:: Source records ::

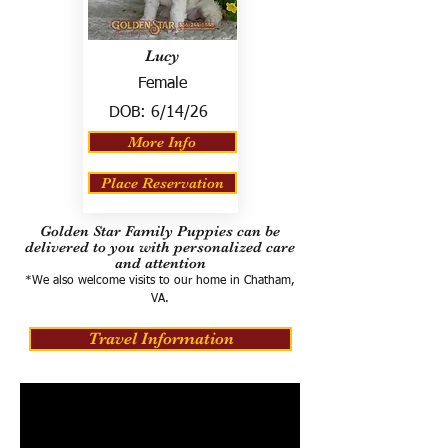
Lucy
Female
DOB:
6/14/26
More Info
Place Reservation
Golden Star Family Puppies can be
delivered to you with personalized care
and attention
*We also welcome visits to our home in Chatham,
VA.
Travel Information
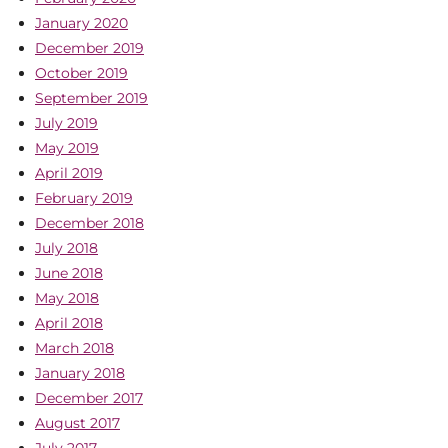
January 2020
December 2019
October 2019
September 2019
July 2019
May 2019
April 2019
February 2019
December 2018
July 2018
June 2018
May 2018
April 2018
March 2018
January 2018
December 2017
August 2017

:::

» **Goal of the exercise**:
Without including any picture, write out the material above verbatim.

» **Answer section**:
Lucy
Female
DOB:
6/14/26
More Info
Place Reservation
Golden Star Family Puppies can be
delivered to you with personalized care
and attention
*We also welcome visits to our home in Chatham,
VA.
Travel Information
January 2020
December 2019
October 2019
September 2019
July 2019
May 2019
April 2019
February 2019
December 2018
July 2018
June 2018
May 2018
April 2018
March 2018
January 2018
December 2017
August 2017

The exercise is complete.